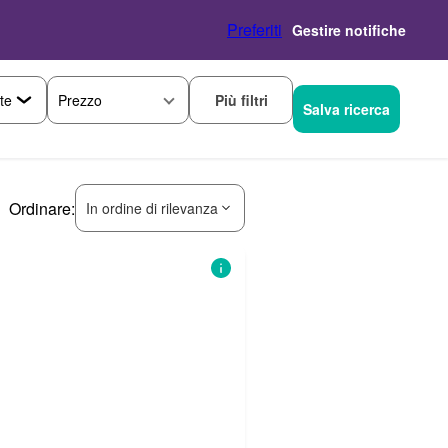
Preferiti
Gestire notifiche
Più filtri
Prezzo
Salva ricerca
Ordinare:
In ordine di rilevanza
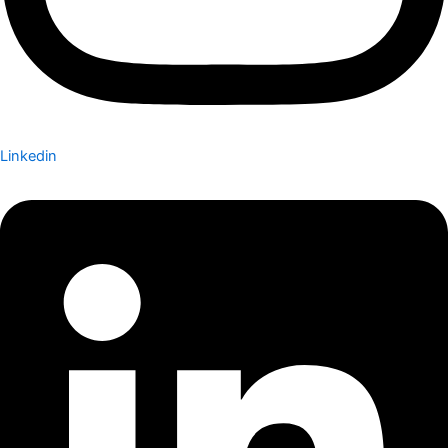
Linkedin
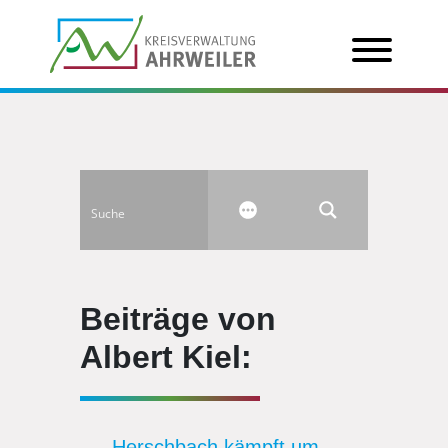
Beiträge von
Albert Kiel:
Herschbach kämpft um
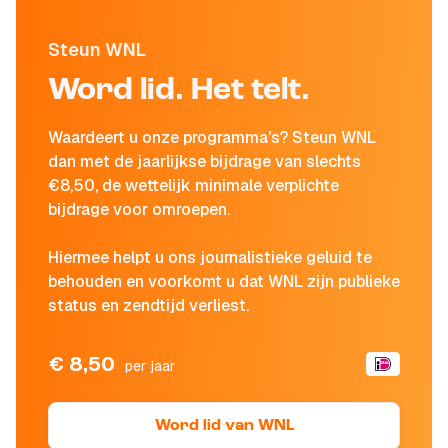
Steun WNL
Word lid. Het telt.
Waardeert u onze programma's? Steun WNL
dan met de jaarlijkse bijdrage van slechts
€8,50, de wettelijk minimale verplichte
bijdrage voor omroepen.
Hiermee helpt u ons journalistieke geluid te
behouden en voorkomt u dat WNL zijn publieke
status en zendtijd verliest.
€ 8,50
per jaar
Word lid van WNL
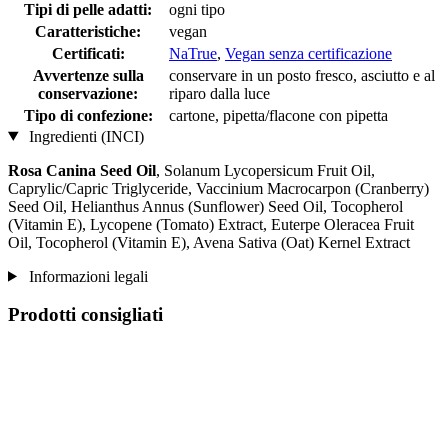
Tipi di pelle adatti:
ogni tipo
Caratteristiche:
vegan
Certificati:
NaTrue
,
Vegan senza certificazione
Avvertenze sulla
conservare in un posto fresco, asciutto e al
conservazione:
riparo dalla luce
Tipo di confezione:
cartone, pipetta/flacone con pipetta
Ingredienti (INCI)
Rosa Canina Seed Oil
, Solanum Lycopersicum Fruit Oil,
Caprylic/Capric Triglyceride, Vaccinium Macrocarpon (Cranberry)
Seed Oil, Helianthus Annus (Sunflower) Seed Oil, Tocopherol
(Vitamin E), Lycopene (Tomato) Extract, Euterpe Oleracea Fruit
Oil, Tocopherol (Vitamin E), Avena Sativa (Oat) Kernel Extract
Informazioni legali
Prodotti consigliati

....

(WORK INSTRUCTION) No picture is to be printed. Output exactly the lines above from the line containing "Word lid van WNL" through the line containing "Rosa Canina Seed Oil".

(SOLUTION)
Word lid van WNL
Tipi di pelle adatti:
ogni tipo
Caratteristiche:
vegan
Certificati:
NaTrue
,
Vegan senza certificazione
Avvertenze sulla
conservare in un posto fresco, asciutto e al
conservazione:
riparo dalla luce
Tipo di confezione:
cartone, pipetta/flacone con pipetta
Ingredienti (INCI)
Rosa Canina Seed Oil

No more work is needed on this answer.